Klinikseelsorge
Besuch von der stellvertretenden Angehörigen
Nicht nur Pflegepersonal, auch Klinikseelsorger arbeiten derzeit im Ausnahmezustand. Sie sind wichtige Ansprechpartner in der Krise, um Menschen in Trauer, Angst und Unsicherheit Halt zu geben oder einfach nur zuzuhören. Beatrix Heinrichs sprach mit der Jenaer Klinikseelsorgerin Babet Lehmann über ihre Erfahrungen.
Wie erleben Sie derzeit die Situation auf den Stationen, beim Personal und den Patienten?
Babet Lehmann: Im Vergleich zum Frühjahr haben wir im Klinikum wesentlich mehr Patienten mit einer Covid-19-Erkrankung. Durch die gesammelten Erfahrungen wirken die Abläufe aber sehr routiniert.
Ich erlebe auch auf den Covid-Stationen sehr freundliches und zugewandtes Pflegepersonal.
Wahrscheinlich ist durch die vielen Monate mit dem Virus auch so eine Art Gewöhnung eingetreten, und die Situation macht auf mich nicht mehr einen so angespannten Ein-druck wie im Frühjahr – obwohl die Zahlen damals zumindest hier so gering waren.
Die meisten Patienten, mit denen ich zu tun habe, äußern Verständnis für Maßnahmen wie das Besuchsverbot, leiden aber natürlich darunter. Die Psychologinnen ermöglichen Kontakte zu den Angehörigen über Telefon oder Videotelefonie mit Tablets. In Ausnahmefällen können nahe Angehörige zu Besuch kommen.
Wie gestaltet sich für Sie die Klinikseelsorge?
Ich kann uneingeschränkt auf alle Stationen. Zusätzlich zu den gemeldeten Patienten nennen mir Angehörige weitere Namen. So besuche ich nicht selten stellvertretend für die, die nicht ins Klinikum dürfen, die erkrankten Angehörigen. Dadurch ist derzeit sehr viel zu tun.
Was muss und was kann Klinikseelsorge im Lockdown leisten?
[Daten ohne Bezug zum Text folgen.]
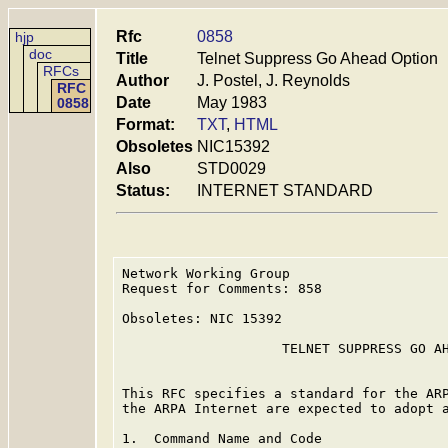
Rfc
0858
hjp
doc
Title
Telnet Suppress Go Ahead Option
RFCs
Author
J. Postel, J. Reynolds
RFC
Date
May 1983
0858
Format:
TXT
,
HTML
Obsoletes
NIC15392
Also
STD0029
Status:
INTERNET STANDARD
Network Working Group                    
Request for Comments: 858                
                                         
Obsoletes: NIC 15392                     
                    TELNET SUPPRESS GO AH
This RFC specifies a standard for the ARP
the ARPA Internet are expected to adopt a
1.  Command Name and Code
Neben den üblichen Seelsorgebesuchen sind wir mitunter auch als Vermittler zwischen Zuhause und Krankenhaus gefragt. Wir sind dadurch oft der einzige Kontakt zur Außenwelt.
Leider können wir unsere Angebote, Andachten zu halten, nur sehr eingeschränkt oder gar nicht realisieren.
Welche Folgen haben die langen Besuchseinschränkungen Ihrer Meinung nach?
Wenn alte Menschen lange im Haus sein müssen und isoliert von vertrauten Menschen sind, dann beobachte ich, dass sie mitunter schneller aufgeben. Demente Menschen verlieren schneller den Bezug zur Wirklichkeit, wenn sie kein vertrautes Gesicht mehr sehen.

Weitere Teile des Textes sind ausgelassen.